Het College stelt voorop dat het de verantwoordelijkheid van appellante is om conform de geldende voorschriften - en dus tijdig - haar aanvraag in te dienen. Deze verantwoordelijkheid brengt met zich mee dat appellante zodanige voorzieningen dient te treffen, dat zij kan aantonen dat het aanvraagformulier tijdig bij verweerder is ingediend. Appellante had ervoor kunnen kiezen om de aanvraag aangetekend te verzenden. Nu zij daartoe niet heeft besloten heeft zij zich in de positie gebracht dat zij niet meer kan bewijzen dat de aanvraag op 12 mei daadwerkelijk werd verzonden.
Appellante heeft aangevoerd dat verweerder bij een zo laat, als door verweerder gestelde, ontvangen aanvraag de enveloppe had dienen te bewaren. Het College acht het met appellante wenselijk dat enveloppen bewaard blijven in situaties waarin sprake is van een mogelijke termijnoverschrijding. Het voegt daaraan wel toe dat er geen rechtsplicht voor verweerder bestaat om zulks werkelijk te doen. Evenmin bestaat er op andere grond enige gehoudenheid voor verweerder om enveloppen te bewaren. Het College acht het overigens niet onbegrijpelijk dat antwoordenveloppen, die door de PTT niet plegen te worden afgestempeld, niet bewaard blijven. Nu zij geen stempel dragen kunnen zij immers weinig informatie bieden over de datum van terpostbezorging. Voor de ontvangstdatum is de enveloppe niet van belang nu, naar ter zitting werd verklaard, deze bij verweerder steeds, op de dag van binnenkomst, op het document zelf wordt gestempeld.
Dat de door LASER verstrekte antwoordenveloppe mogelijk voorzien was van een ander adres dan LASER Groningen is - zeker nu door verweerder ter zitting uitdrukkelijk is gesteld dat bij het formulier gecombineerde aanvraag uitsluitend antwoordenveloppen met het adres van LASER Groningen worden bijgesloten - onvoldoende aannemelijk gemaakt door appellante.
Bij de beoordeling van dit geschil dient gelet op het voorgaande te worden uitgegaan van 29 juli 2002 als ontvangstdatum van de aanvraag. Het College kan derhalve slechts constateren dat appellante haar aanvraag niet tijdig heeft ingediend. Gelet op het dwingendrechtelijke karakter van artikel 8, derde lid, van de Regeling kon verweerder niet anders beslissen dan de te laat ingediende aanvraag af te wijzen. Verweerder heeft in plaats daarvan de aanvraag niet-ontvankelijk verklaard. Het College vat dit op als een technische onvolkomenheid.
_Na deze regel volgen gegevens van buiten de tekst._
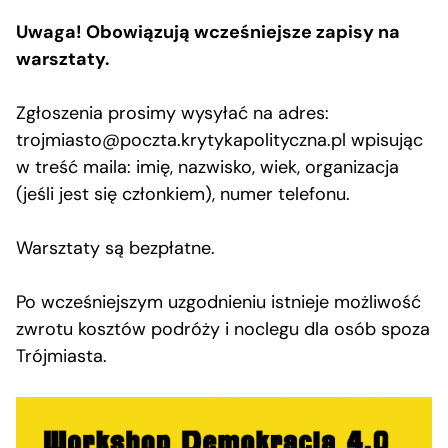
Uwaga! Obowiązują wcześniejsze zapisy na
warsztaty.
Zgłoszenia prosimy wysyłać na adres:
trojmiasto@poczta.krytykapolityczna.pl
wpisując
w treść maila: imię, nazwisko, wiek, organizacja
(jeśli jest się członkiem), numer telefonu.
Warsztaty są bezpłatne.
Po wcześniejszym uzgodnieniu istnieje możliwość
zwrotu kosztów podróży i noclegu dla osób spoza
Trójmiasta.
Het gaat hier immers om een gebrek van het bestreden besluit zonder enige materiële betekenis waardoor appellante op geen enkele wijze in haar belangen is geschaad.
Dat verweerders beslissing, zoals appellante heeft gesteld, wellicht nog jaren kan doorwerken als de plannen tot hervorming van het systeem van landbouwsubsidies gerealiseerd gaan worden kan niet tot het oordeel leiden dat appellantes aanvraag wel tijdig werd ontvangen.
Gesteld noch gebleken is tenslotte dat sprake is van overmacht of bijzondere omstandigheden als bedoeld in de artikelen 13 en 48 van de Verordening (EG) nr. 2419/2001.
Het voorgaande leidt tot de slotsom dat het beroep ongegrond moet worden verklaard.
Het College acht geen termen aanwezig voor een proceskostenveroordeling met toepassing van artikel 8:75 van de Algemene wet bestuursrecht.